Show and Tell – Version 1 DataVis
In this call, we demonstrate version 1 of the datavis. Our hope is that the client will request only small changes in the datavis (like labelling or positioning) given the process that has been followed. We again document these changes and confirm them to the contributor.
Show and Tell – Version 2 DataVis
This should be the final show and tell. The datavis should now meet the client's expectations and only very minor changes should be expected. We should be able to agree with the provider what is the release plan including any tweets or blog posts with associated imagery (eg. gif).
Ongoing Prioritization
Note that we also hold a weekly internal datavis call to decide the order of priority of visualizations, allocating resources to each and also understanding and highlighting any blockers.

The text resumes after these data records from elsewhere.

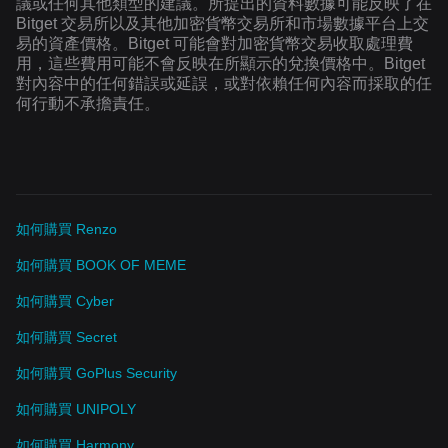
議或任何其他類型的建議。所提出的資料數據可能反映了在
Bitget 交易所以及其他加密貨幣交易所和市場數據平台上交
易的資產價格。Bitget 可能會對加密貨幣交易收取處理費
用，這些費用可能不會反映在所顯示的兌換價格中。Bitget
對內容中的任何錯誤或延誤，或對依賴任何內容而採取的任
何行動不承擔責任。
如何購買 Renzo
如何購買 BOOK OF MEME
如何購買 Cyber
如何購買 Secret
如何購買 GoPlus Security
如何購買 UNIPOLY
如何購買 Harmony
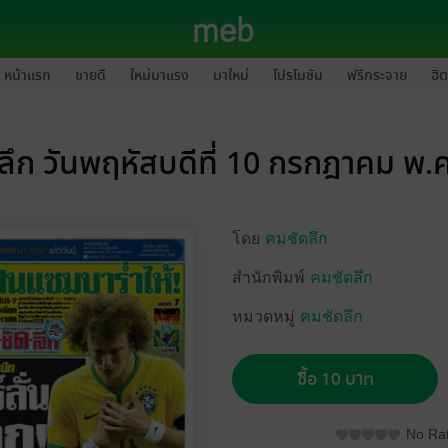
หน้าแรก
ขายดี
ใหม่มาแรง
มาใหม่
โปรโมชัน
ฟรีกระจาย
ฮิต
ลึก วันพฤหัสบดีที่ 10 กรกฎาคม พ.
โดย
คมชัดลึก
สำนักพิมพ์
คมชัดลึก
หมวดหมู่
คมชัดลึก
ซื้อ 10 บาท
No Rat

Weaknesses in our current process
- We don't have a system to manage this process. In addition the process is slightly ad-hoc as we still encounter edge cases which sometimes are not apparent at the beginning of the process.
- It is difficult to find a mechanism which makes it clear to the client the need for them to take responsibility for updating the data. We seek to reinforce this message but sometimes clients only want a datavis for a very specific occasion, event or funding objective or they don't see the deeper benefit of plugging their operational data into these systems or they have limited resources, capacity or skills to execute the necessary process / change management.
- We don't currently have a process in place to review whether organizations with datavis are maintaining their data. When we release the new set of features that focus more heavily on “data freshness”, we can address this concern and make improvements to this process.